Software Engineering at Google

I just concluded Software Engineering at Google – Lessons Learned from Programming Over Time (Titus Winters, Tom Manshreck, Hyrum Wright, 2020, 599 pages), and it was a long and surprisingly entertaining account of the main technical challenges behind the ascension of Google to being what it is today.

Just imagine a corporation growing from a few engineers in the late 1990’s to having over 30.000 engineers, maintaining and improving an impressive repository of over 2 billion lines of code!

In a sense, Google’s story is unique. The scientific background of the founders, and technical ingenuity of its incredible pool of talent, together with some quite unique business practices and value-based management (not covered in this book, but mentioned in some other books on this blog), made possible this colossus of a company that we see today.

This book is but a reflection of the qualities of the company, which is open to talk publicly about its technical innovations in detail, and even the weaknesses and failures committed along the way.

In the meanwhile, the findings and technical advances Google did in software engineering have to a great extent shaped the computing industry as a whole.

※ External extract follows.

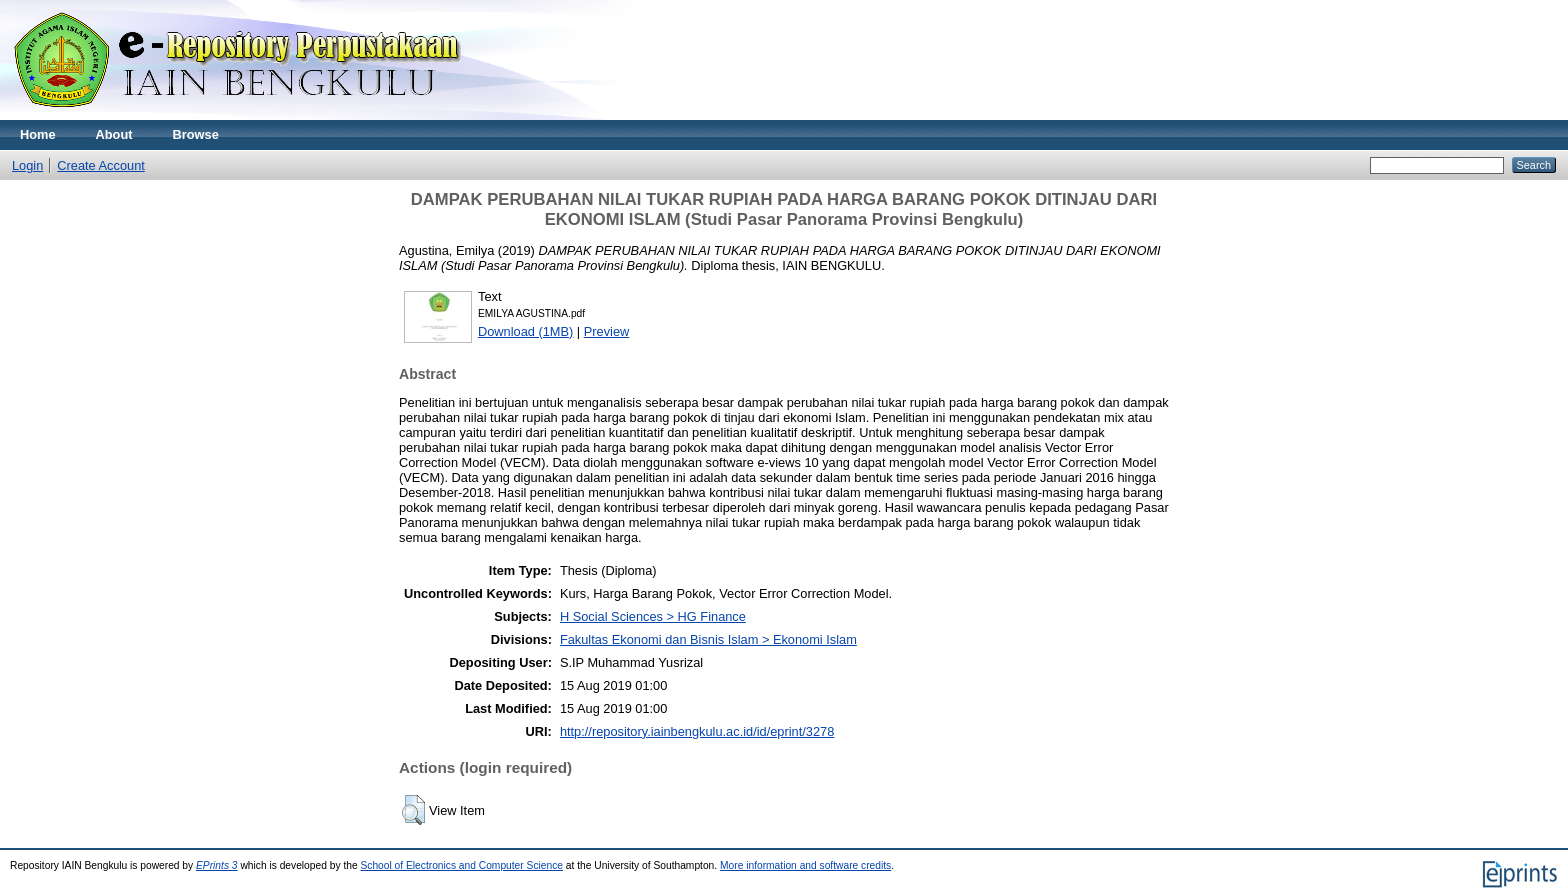 Image resolution: width=1568 pixels, height=891 pixels. What do you see at coordinates (708, 639) in the screenshot?
I see `Fakultas Ekonomi dan Bisnis Islam > Ekonomi Islam` at bounding box center [708, 639].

And what are the main topics involved in the technical history of Google, you may ask? Well, there are plenty.

To start with, there is the simple and yet powerful distinction made in the book between programming (creating a piece of code that works here and now) and software engineering (building code that can last, and adapt, on long term; decades, in Google’s case). This distinction is spot on, because it permeates most of the main challenges that come up when scaling.

Unit testing, for example, is something Google learned and started adopting in 2005, to basically give confidence in further changes over the growing code base for the Google Web Server. Code review, and all the internal tooling created for it is another great asset in the company, shaping its culture from the beginning, and properly scaled-up over time.

Building, and the continuous integration (CI) of changes is yet another area where massive tooling were added over time, allowing for performant distributed builds of parts of their large code base.

By the way, the choice to keep the code in just one repository (Google’s famous Monorepo), and all the work around managing code dependencies is also described in great details in the book.

In addition, very interesting discussions over the evolution of CaaS (Compute as a Service) brings great food for thought, with the many trade-offs between the multiple options for “sourcing hardware”. From running code on local workstation, to managing (or not) virtual machines and containers, to serverless architecture.

Finally, the multiple effects of Hyrum’s law is another very interesting aspect of this book. Basically, the law states that “any observable state of a system may come to be relied upon”. At the scale Google operates, this plays a significant role, not only technically with the multiple challenges associated, but also business-wise, since different systems at Google, whose idiosyncrasies some clients may come to depend on, may also need to evolve over time, in order to keep up with the pace of technology. I find, therefore, this book to be a fascinating insight over a successful technological evolution for a company that is a daily part of billions of people’s lives, including mine.